La Federazione Nazionale degli Ordini dei Medici Chirurghi e degli Odontoiatri esprime la necessità di avere progetti adeguati, concretezza e progettualità adeguate. “Sarà necessario potenziare il personale sanitario ha avanzato Giovanni Leoni, Vicepresidente Nazionale FNOMCEO – e avere una condivisione delle informazioni. La condivisione delle informazioni è qualcosa di fantastico tra il territorio e l’ospedale, la base è dunque la possibilità, al netto delle implementazioni del fascicolo sanitario elettronico di cui si parla da moltissimo tempo, di trovare un linguaggio comune per quanto riguarda i dati del laboratorio, trovare un sistema universale per quanto riguarda le radiografie. Persino tra gli ospedali le cartelle elettroniche sono differenti. Speriamo di essere coinvolti nella bozza del Recovery Plan per portare le nostre proposte”.

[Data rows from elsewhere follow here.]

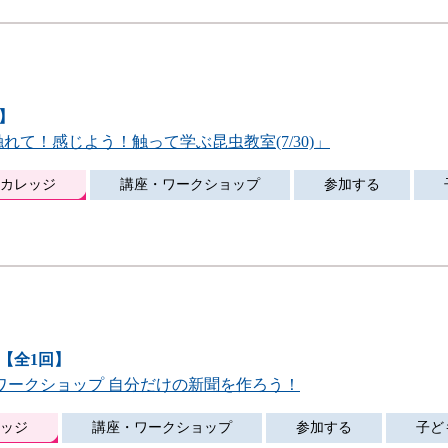
回】
れて！感じよう！触って学ぶ昆虫教室(7/30)」
カレッジ
講座・ワークショップ
参加する
5時【全1回】
究ワークショップ 自分だけの新聞を作ろう！
ッジ
講座・ワークショップ
参加する
子ど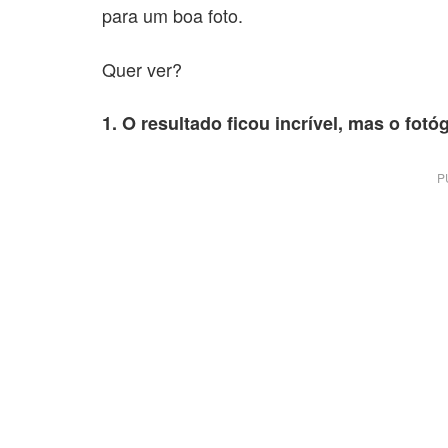
para um boa foto.
Quer ver?
1. O resultado ficou incrível, mas o fo
P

“Non c’è chiarezza nell’informazione di questo documento purtroppo – ha spiegato Francesco S. Mennini, Professore di Economia Sanitaria e Economia Politica, Research Director-Economic Evaluation and HTA, CEIS, Università degli Studi di Roma “Tor Vergata” – Presidente SIHTA – A mio avviso le risorse devono essere stabilmente inserite nel finanziamento o perlomeno trovare degli strumenti finanziari per farlo, per evitare fenomeni di sotto finanziamento del sistema, come è già sotto gli occhi di tutti. Spero che queste risorse vengano investite bene, ma ho punti interrogativi sul tema, per esempio, dell’assistenza domiciliare e territoriale, visto che leggo che si prevede di costruire mini ambulatori o mini ospedali, che ritengo siano miniduplicati di centri di costo che generano anche inefficienza sul sistema. Sugli strumenti da utilizzare ribadisco che se avessimo preso subito le risorse del Mes, 37 miliardi di euro, avremmo potuto incominciare a ragionare veramente su una nuova architettura del sistema sanitario e avremmo potuto incominciare a investire sull’assistenza territoriale e domiciliare che, ricordo, sarà fondamentale nei prossimi due-tre anni perché, a causa dell’emergenza Covid, che purtroppo rimarrà almeno per tutto il 2021, ci sarà un rallentamento molto forte anche della mobilità sanitaria. Quindi il sistema deve essere pronto ad investire in quelle regioni dove prima c’era una grande mobilità passiva perché adesso quella domanda di assistenza sanitaria ricadrà sulle queste regioni stesse. La domanda è se saranno in grado e hanno le tecnologie e le strutture idonee per rispondere a questo incremento molto forte di domanda di assistenza sanitaria, anche creando un collegamento importante tra pubblico e privato”.
Dal Veneto l’invito è di “ragionare sul servizio sanitario, come istituto e istituzione del paese che attraversa un momento di visibilità ma che ha retto in questo momento tragico – ha spiegato Luciano Flor, Direttore Generale Area Sanità e Sociale Regione del Veneto – Dobbiamo iniziare a fare quello che non abbiamo fatto fino ad oggi, riscrivere le regole di funzionamento del servizio sanitario. Inoltre c’è da fare un’opera di investimento: il SSN ha in questi anni investito poco in infrastrutture sul territorio, questo è il momento per farlo, ricordo che una buona struttura aiuta l’organizzazione. Per gli ospedali dobbiamo ragionare su una vera rete”.